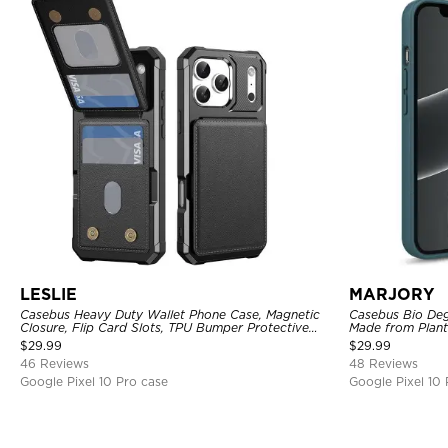
LESLIE
MARJORY
Casebus Heavy Duty Wallet Phone Case, Magnetic
Casebus Bio Deg
Closure, Flip Card Slots, TPU Bumper Protective
Made from Plant
Cover
$
29.99
$
29.99
46 Reviews
48 Reviews
Google Pixel 10 Pro case
Google Pixel 10 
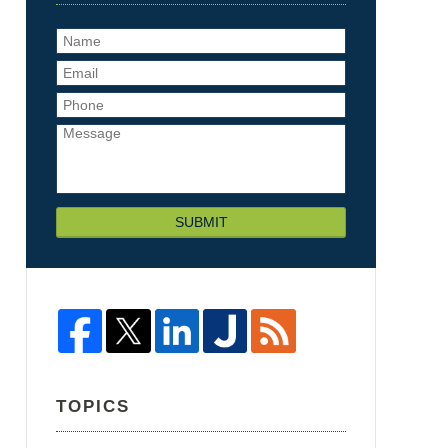
SUBMIT
TOPICS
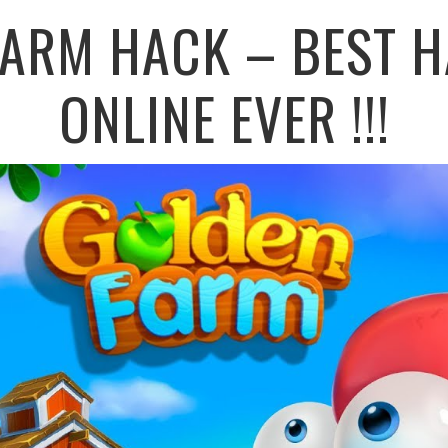
FARM HACK – BEST H
ONLINE EVER !!!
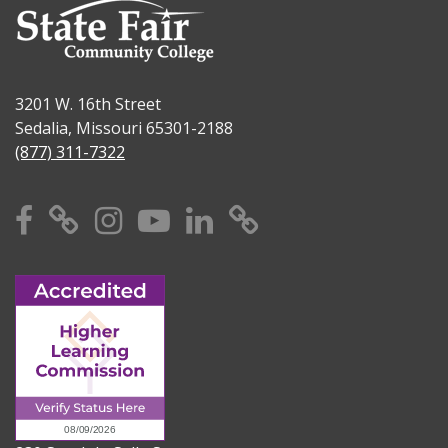
3201 W. 16th Street
Sedalia, Missouri 65301-2188
(877) 311-7322
Facebook
X
Instagram
YouTube
Linkedin
TikTok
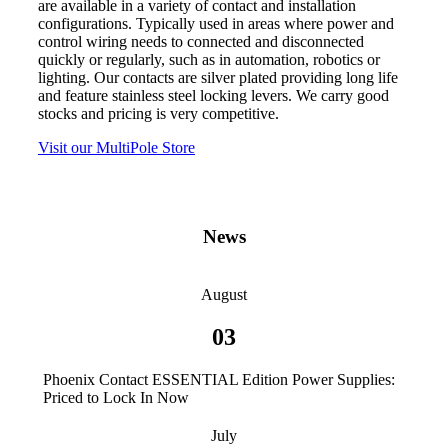
are available in a variety of contact and installation
configurations. Typically used in areas where power and
control wiring needs to connected and disconnected
quickly or regularly, such as in automation, robotics or
lighting. Our contacts are silver plated providing long life
and feature stainless steel locking levers. We carry good
stocks and pricing is very competitive.
Visit our MultiPole Store
News
August
03
Phoenix Contact ESSENTIAL Edition Power Supplies:
Priced to Lock In Now
July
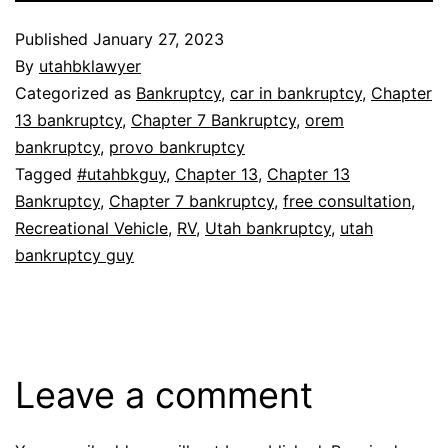
Published
January 27, 2023
By
utahbklawyer
Categorized as
Bankruptcy
,
car in bankruptcy
,
Chapter
13 bankruptcy
,
Chapter 7 Bankruptcy
,
orem
bankruptcy
,
provo bankruptcy
Tagged
#utahbkguy
,
Chapter 13
,
Chapter 13
Bankruptcy
,
Chapter 7 bankruptcy
,
free consultation
,
Recreational Vehicle
,
RV
,
Utah bankruptcy
,
utah
bankruptcy guy
Leave a comment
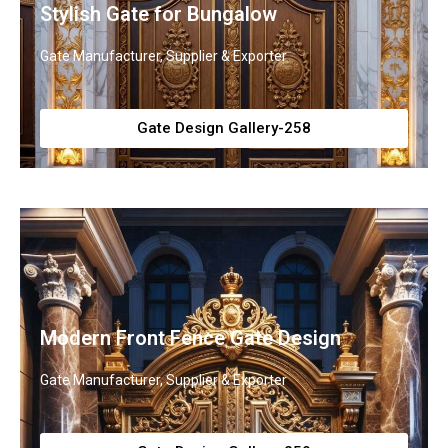
Stylish Gate for Bungalow
Gate Manufacturer, Supplier & Exporter
Gate Design Gallery-258
Modern Front Fence Gate Design
Gate Manufacturer, Supplier & Exporter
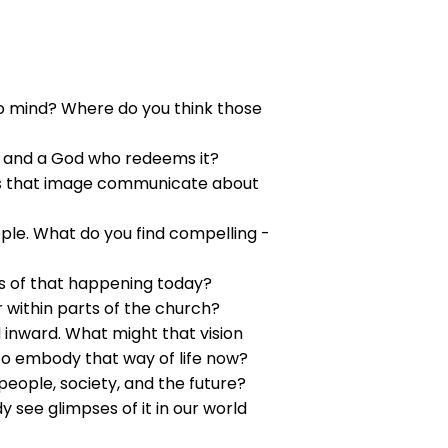
 mind? Where do you think those
n and a God who redeems it?
oes that image communicate about
ple. What do you find compelling -
ns of that happening today?
 within parts of the church?
 inward. What might that vision
to embody that way of life now?
eople, society, and the future?
 see glimpses of it in our world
___
_AIM OF THE EXERCISE:_ Word for word, give again the lines from the first entry to the line with "Visit our MultiPole Store", inclusive. Exclude the pictures.

_THE COMPLETED TASK:_
LESLIE
MARJORY
Casebus Heavy Duty Wallet Phone Case, Magnetic
Casebus Bio Deg
Closure, Flip Card Slots, TPU Bumper Protective
Made from Plant
Cover
$
29.99
$
29.99
46 Reviews
48 Reviews
Google Pixel 10 Pro case
Google Pixel 10 
SUBMIT
TOPICS
FARM HACK – BEST H
ONLINE EVER !!!
3201 W. 16th Street
Sedalia, Missouri 65301-2188
(877) 311-7322
Facebook
X
Instagram
YouTube
Linkedin
TikTok
are available in a variety of contact and installation
configurations. Typically used in areas where power and
control wiring needs to connected and disconnected
quickly or regularly, such as in automation, robotics or
lighting. Our contacts are silver plated providing long life
and feature stainless steel locking levers. We carry good
stocks and pricing is very competitive.
Visit our MultiPole Store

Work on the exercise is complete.